As part of the investment, Viacom18 said last year that it will supercharge JioCinema, an on-demand video streaming service owned by telecom giant Jio Platforms. Reliance and Viacom18 have made the streaming of IPL cricket tournament free to anyone with an internet connection in India in a push to court customers away from Disney, whose Hotstar app won over 50 million subscribers on the back of wild popularity of cricket content.
Viacom18 – a venture between Ambani’s Reliance and Paramount – recently outbid Disney to secure five years of IPL’s streaming rights for the Indian subcontinent region with a sum of $3 billion.
In a joint statement, Murdoch and Shankar said last year that they seek to “reshape the entertainment experience across more than 1 billion screens.”
The duo earlier ran a fund called Lupa that invested in a number of Indian startups including short-video platform and news aggregator DailyHunt and edtech DoubtNut.

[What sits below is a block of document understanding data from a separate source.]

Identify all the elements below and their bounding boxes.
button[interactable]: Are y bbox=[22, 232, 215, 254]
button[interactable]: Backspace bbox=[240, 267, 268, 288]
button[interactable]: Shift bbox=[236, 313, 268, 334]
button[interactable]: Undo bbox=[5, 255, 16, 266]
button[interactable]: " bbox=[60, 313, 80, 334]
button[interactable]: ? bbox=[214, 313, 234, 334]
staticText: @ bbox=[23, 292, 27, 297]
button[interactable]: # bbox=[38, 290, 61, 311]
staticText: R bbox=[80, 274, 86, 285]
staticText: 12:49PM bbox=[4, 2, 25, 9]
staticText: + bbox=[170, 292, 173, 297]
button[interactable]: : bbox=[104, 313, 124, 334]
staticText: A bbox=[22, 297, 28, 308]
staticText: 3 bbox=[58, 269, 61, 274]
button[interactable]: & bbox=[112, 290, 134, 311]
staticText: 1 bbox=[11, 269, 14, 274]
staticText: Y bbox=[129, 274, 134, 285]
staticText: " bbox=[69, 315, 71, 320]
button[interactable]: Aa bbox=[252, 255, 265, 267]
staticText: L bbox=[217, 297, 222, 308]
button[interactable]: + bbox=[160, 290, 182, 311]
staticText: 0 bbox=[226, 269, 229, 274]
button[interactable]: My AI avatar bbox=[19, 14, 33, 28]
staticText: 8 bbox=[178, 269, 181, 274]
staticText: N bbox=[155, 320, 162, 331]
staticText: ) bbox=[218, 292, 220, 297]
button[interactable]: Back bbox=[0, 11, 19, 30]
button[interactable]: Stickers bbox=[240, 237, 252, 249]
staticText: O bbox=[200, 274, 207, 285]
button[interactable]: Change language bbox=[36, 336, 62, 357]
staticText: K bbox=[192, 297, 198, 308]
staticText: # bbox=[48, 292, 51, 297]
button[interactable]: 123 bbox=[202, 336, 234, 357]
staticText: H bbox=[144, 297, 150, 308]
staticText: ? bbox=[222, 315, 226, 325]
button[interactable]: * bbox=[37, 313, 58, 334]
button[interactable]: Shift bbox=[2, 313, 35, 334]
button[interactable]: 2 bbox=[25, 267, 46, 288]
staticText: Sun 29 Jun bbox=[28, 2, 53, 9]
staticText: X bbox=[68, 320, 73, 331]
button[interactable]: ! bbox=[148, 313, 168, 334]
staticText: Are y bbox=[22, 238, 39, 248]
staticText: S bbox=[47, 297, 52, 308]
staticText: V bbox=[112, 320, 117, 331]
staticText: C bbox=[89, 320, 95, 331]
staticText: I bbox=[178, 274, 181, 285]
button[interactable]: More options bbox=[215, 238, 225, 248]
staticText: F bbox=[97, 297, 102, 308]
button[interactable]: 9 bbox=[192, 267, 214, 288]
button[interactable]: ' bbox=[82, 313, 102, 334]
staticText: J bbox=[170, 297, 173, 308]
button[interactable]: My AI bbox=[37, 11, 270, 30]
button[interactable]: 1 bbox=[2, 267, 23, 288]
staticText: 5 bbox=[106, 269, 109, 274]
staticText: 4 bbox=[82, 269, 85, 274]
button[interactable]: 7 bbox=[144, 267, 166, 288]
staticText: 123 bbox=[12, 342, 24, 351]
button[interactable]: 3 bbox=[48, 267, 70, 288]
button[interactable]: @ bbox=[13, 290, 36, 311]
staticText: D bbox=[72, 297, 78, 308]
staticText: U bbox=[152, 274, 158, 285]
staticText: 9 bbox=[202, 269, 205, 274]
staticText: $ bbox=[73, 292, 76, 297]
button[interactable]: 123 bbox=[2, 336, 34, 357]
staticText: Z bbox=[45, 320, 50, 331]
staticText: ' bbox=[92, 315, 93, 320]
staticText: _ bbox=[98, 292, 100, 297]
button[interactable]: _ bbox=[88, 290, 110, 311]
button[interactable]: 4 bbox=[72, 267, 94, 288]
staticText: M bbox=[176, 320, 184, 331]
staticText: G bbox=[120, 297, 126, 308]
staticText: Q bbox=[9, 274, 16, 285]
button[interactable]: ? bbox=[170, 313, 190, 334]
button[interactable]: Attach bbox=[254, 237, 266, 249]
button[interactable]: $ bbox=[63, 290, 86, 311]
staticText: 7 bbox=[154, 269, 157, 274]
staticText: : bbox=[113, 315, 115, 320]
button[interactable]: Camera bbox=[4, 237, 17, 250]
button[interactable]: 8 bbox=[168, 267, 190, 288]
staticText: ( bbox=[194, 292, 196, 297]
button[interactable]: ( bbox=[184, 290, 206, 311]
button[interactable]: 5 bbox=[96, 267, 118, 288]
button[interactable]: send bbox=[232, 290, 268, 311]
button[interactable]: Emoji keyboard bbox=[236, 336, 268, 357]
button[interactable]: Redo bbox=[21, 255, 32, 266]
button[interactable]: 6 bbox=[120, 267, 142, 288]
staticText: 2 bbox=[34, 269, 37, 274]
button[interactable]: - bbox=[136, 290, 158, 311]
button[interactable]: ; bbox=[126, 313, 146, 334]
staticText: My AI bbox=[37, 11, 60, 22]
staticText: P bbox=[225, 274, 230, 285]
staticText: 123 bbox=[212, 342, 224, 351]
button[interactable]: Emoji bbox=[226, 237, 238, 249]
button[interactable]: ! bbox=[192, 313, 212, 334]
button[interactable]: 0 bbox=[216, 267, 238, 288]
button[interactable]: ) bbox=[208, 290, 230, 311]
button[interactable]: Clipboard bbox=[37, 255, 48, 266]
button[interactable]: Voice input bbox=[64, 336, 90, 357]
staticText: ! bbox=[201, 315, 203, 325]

Shankar began working with Murdoch when he was overseeing News Corp’s Asia business in the late-2000. The Indian entrepreneur left Disney in late 2020 after spending two years as its president for the Asia-Pacific region and chairman of its India operations.
He helped the struggling Indian television network in 2007 into becoming one of the nation’s largest media groups. Alongside Ajit Mohan, who has since moved to the leadership position for Snap in Asia, the duo helped the firm enter the streaming business with Hotstar, which has since amassed hundreds of millions of users and is a crown jewel in Disney’s streaming play.